5.    Fry in small batches (about four at a time) in a bit of vegetable oil - until golden brown on both sides.
6.   Keep zeppoles in low-heat oven while others are frying.

Makes enough zeppoles to easily feed a family of 10-12.

Additional Note:
How to process Baccala (salted cod)
1.    The baccala needs to soak - to draw out the salt and make it pliable.
2.   Fill a large pot with water - enough to entirely cover the baccala.
3.   Let sit for 12 hours… drain the salted water … add fresh water… and soak again.
4.   Repeat the process for 2-3 days - until the water runs clear and the fish is soft yet firm.

This post is part of BethFishReads Weekend Cooking LinkUp.
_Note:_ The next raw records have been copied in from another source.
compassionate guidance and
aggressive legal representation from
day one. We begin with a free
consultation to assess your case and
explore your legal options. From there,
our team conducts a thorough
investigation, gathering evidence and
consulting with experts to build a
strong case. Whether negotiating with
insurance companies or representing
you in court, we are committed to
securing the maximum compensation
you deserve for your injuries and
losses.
For more delicious recipes, please visit her weekly blog feature.


  1. Fun SPRITE virtual post. Learned a lot! Family is from Hungary and Ireland so your traditions are fun to read about

  2. The book “Cod” by Mark Kurlansky traces the history of this traditional shelf-stable fish product used in so many different cultures. You didn’t mention how you get it now: out of curiosity I googled it, and immediately found several offers for online ordering. I don’t know when your story dates from, but things really are different since online shopping became possible.

    I hope your Italian Christmas celebration is wonderful this year!

    best... mae at

    1. Actually, Mae... baccala is much easier to find now (via the internet) than it was in 1990. We have also fallen in love with The Hill in St. Louis (Little Italy of that area) - and we try to schedule a trip in November to stock up on Italian holiday essentials :)

    2. I didn't know you were in St.Louis. I grew up there.

      Have a happy new year!

      best... mae at

    3. Actually... I live in Kansas City but LOVE going to St. Louis! The Zoo and the Hill are my favorite places to visit :)

  3. Lovely. Merry Christmas. Cheers

  4. Merry Christmas, Molly! Love the story about Cora coming to the rescue. Family traditions are indeed important. I've never made salt cod, but I think I've seen it at Wegmans.